Smaller is Better in Craft Brewing

Trucent Craft beer centrifuge

This isn’t a quality judgment–you might love a cool Coors Lite, we might favor HOMES Brewery’s Same Same Different IPA, and that’s all good.

But from a strictly financial perspective, the smaller a brewing operation is, the easier it is for it to stay financially healthy.

According to the Brewer’s Association for Small and Independent Craft Beers (BA), over the past year, total U.S. beer sales dipped by about 1 percent. But craft brewers grew by about 5 percent.

BA found that, “Generally, things get tougher the larger and more widely-distributed you are.” Based on their own recent survey data, “we see that 60% of the regional … craft brewers that responded are up, while 76% of micros/brewpubs are up.”

Digging into the numbers, they found that breweries that annually produce under 10,000 “case equivalents” (or “CEs,” something in the neighborhood of 750 barrels) have mid-year growth rates around 30 to 40 percent. Breweries producing 10,000 to 100,000 CEs annually saw only 5 to 15 percent growth. Above that, the numbers started to dip into negative territory for the last several years. (For context, the fifty fastest-growing breweries in the U.S. typically produce under 1,000 barrels–or about 13,000 CEs–each year.)

Microbreweries Doing Well, Taprooms Even Better

Those figures only count off-premises (store) sales. The numbers get even better when you look at at-the-brewery sales. These are generally the domain of smaller “taproom” operations, which produce just a few hundred barrels each year and have little or no distributed retail presence–even regionally.

Mary Ellen Shoup of BeverageDaily notes “a trend away from off-premise retail beer sales to experiential drinking occasions such as those offered in local taprooms and tasting rooms.” These have been growing at about 15 to 20 percent per year.

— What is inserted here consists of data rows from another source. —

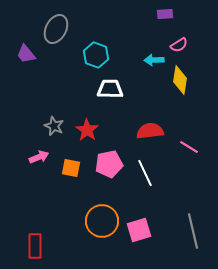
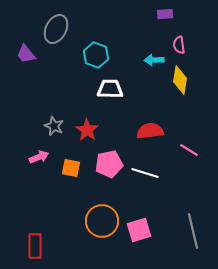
pink semicircle: rotated 114 degrees clockwise
pink line: moved 3 px down
white line: rotated 48 degrees counterclockwise
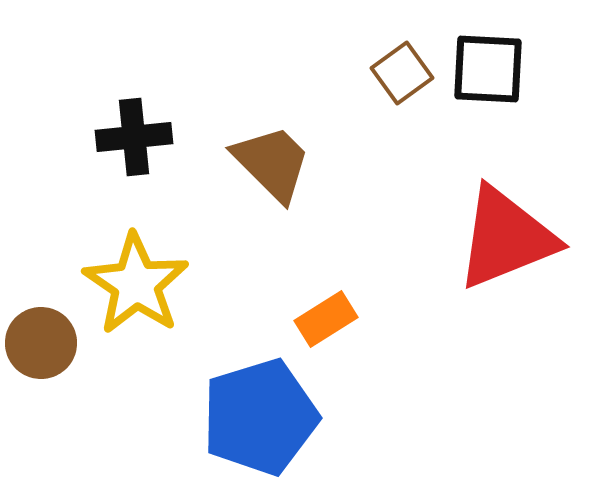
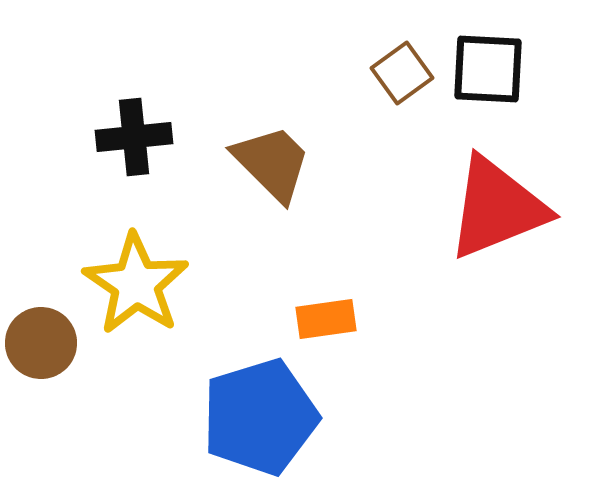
red triangle: moved 9 px left, 30 px up
orange rectangle: rotated 24 degrees clockwise
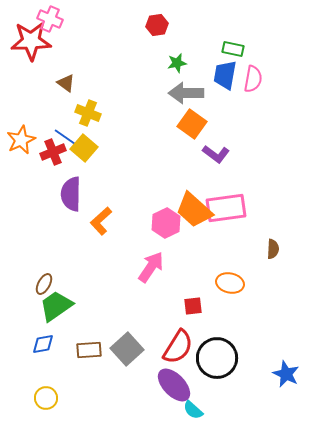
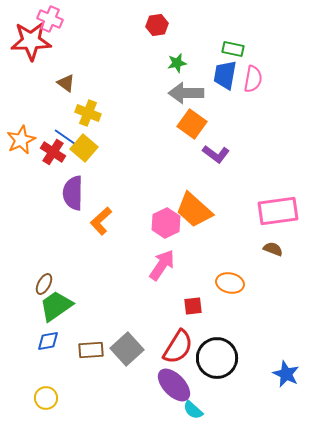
red cross: rotated 35 degrees counterclockwise
purple semicircle: moved 2 px right, 1 px up
pink rectangle: moved 52 px right, 3 px down
brown semicircle: rotated 72 degrees counterclockwise
pink arrow: moved 11 px right, 2 px up
blue diamond: moved 5 px right, 3 px up
brown rectangle: moved 2 px right
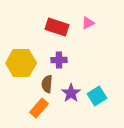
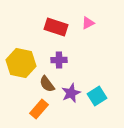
red rectangle: moved 1 px left
yellow hexagon: rotated 12 degrees clockwise
brown semicircle: rotated 42 degrees counterclockwise
purple star: rotated 12 degrees clockwise
orange rectangle: moved 1 px down
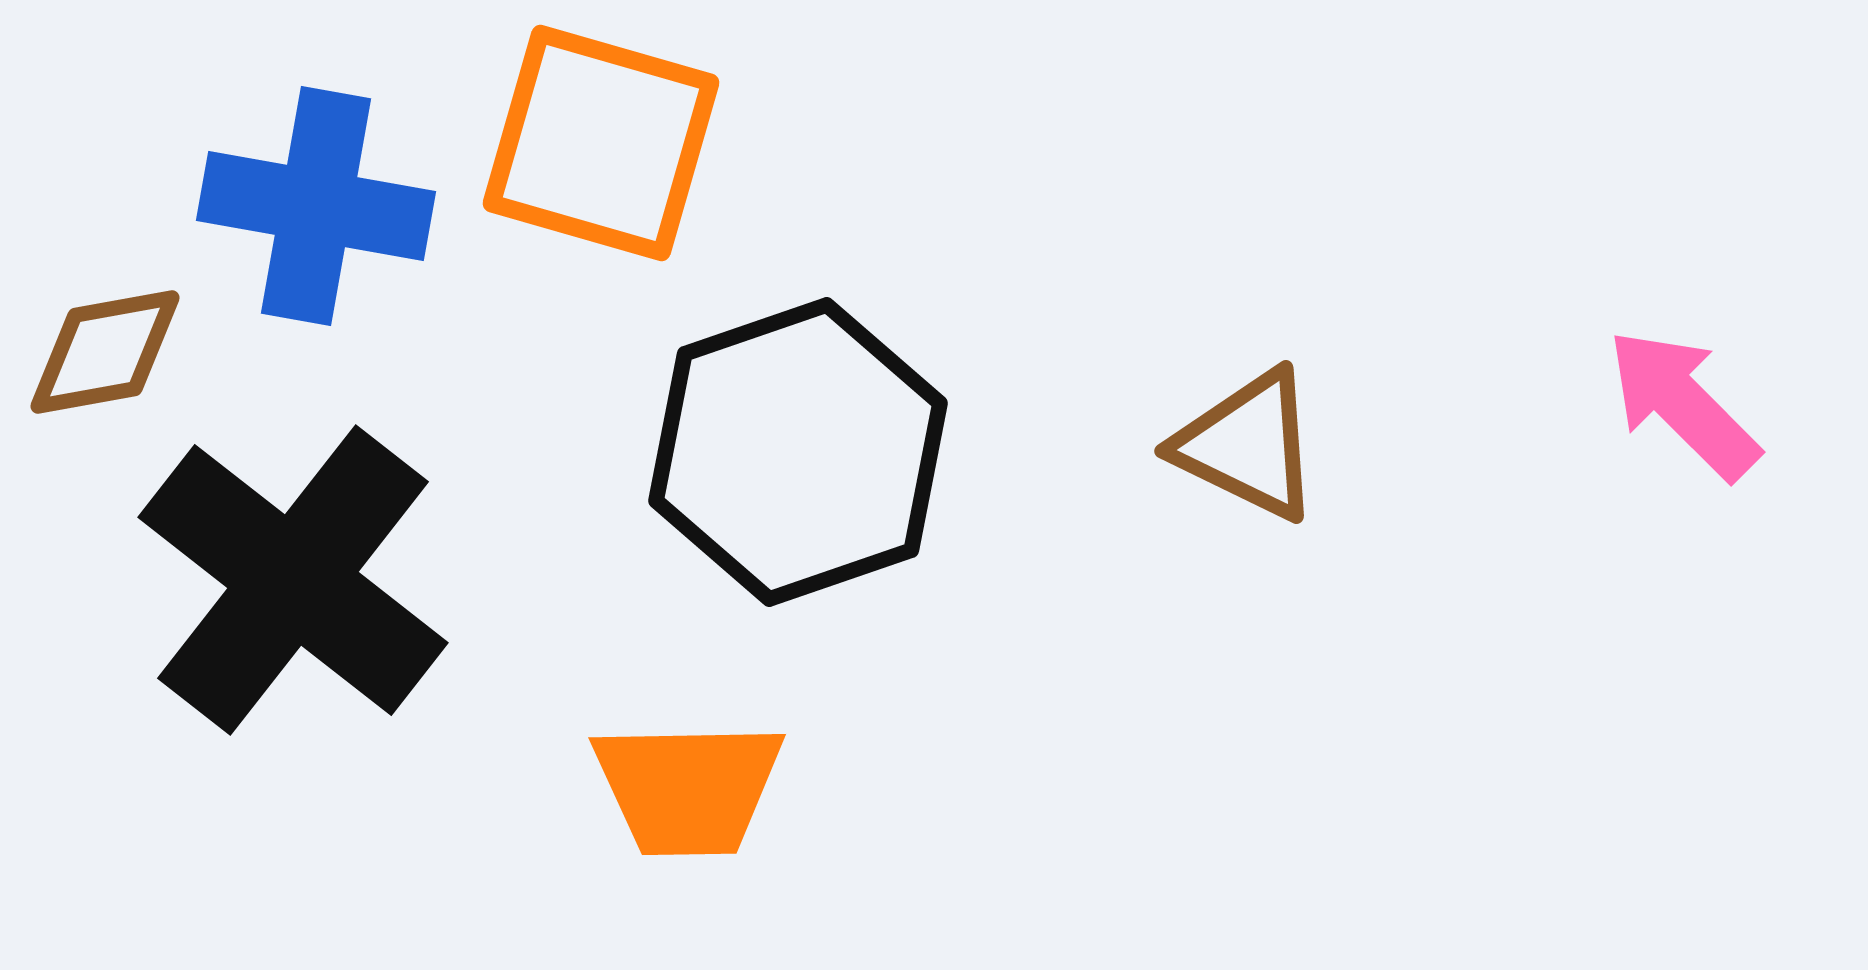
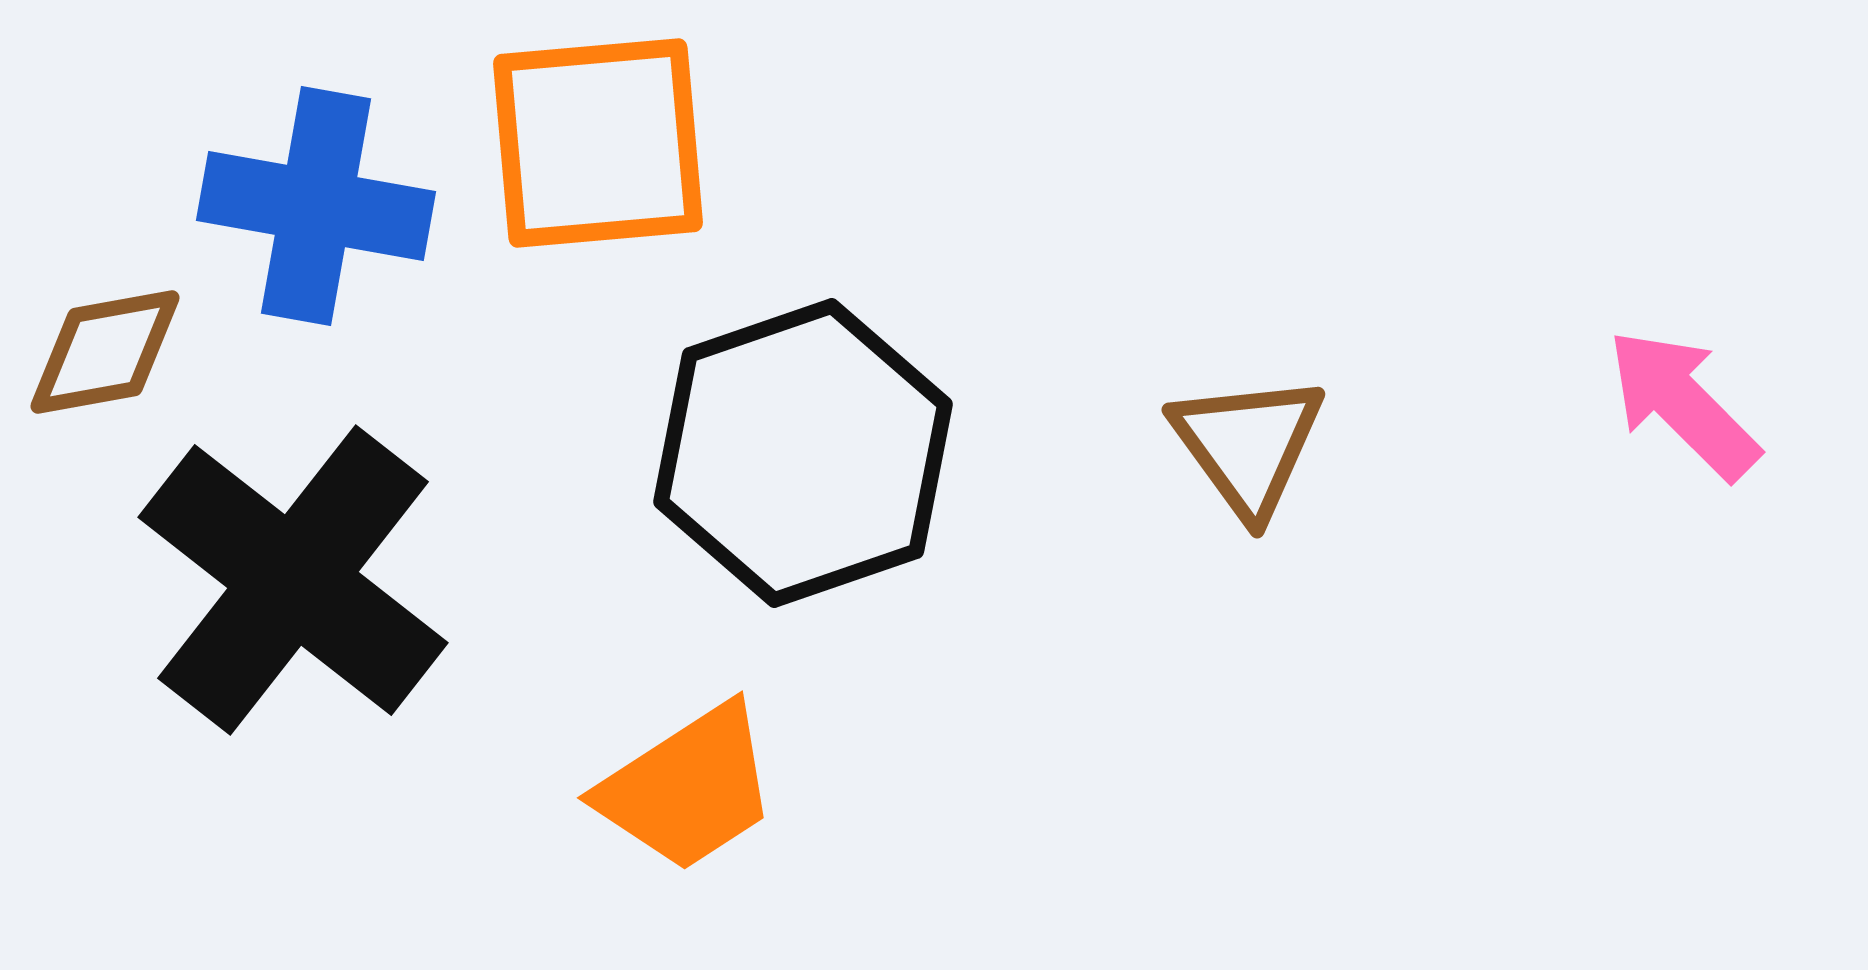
orange square: moved 3 px left; rotated 21 degrees counterclockwise
brown triangle: rotated 28 degrees clockwise
black hexagon: moved 5 px right, 1 px down
orange trapezoid: rotated 32 degrees counterclockwise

And taprooms aren’t just growing faster–they also have better profit margins, according to financial modeling done by Kary Shumway (a certified public accountant, experienced chief financial officer for beer distributors, and founder of the online magazine Beer Business Finance and Craft Brewery Finance). According to his numbers, a smaller taproom (say, one producing and selling ~300 BBLs annually) will tend to have slightly better margins than its larger compatriot (producing ~1000 BBLs per year–which is on the large side for a taproom).

“Results will vary,” Shumway notes (in typical accountant’s style), “but make no mistake, the margins on taproom sales can be very strong.”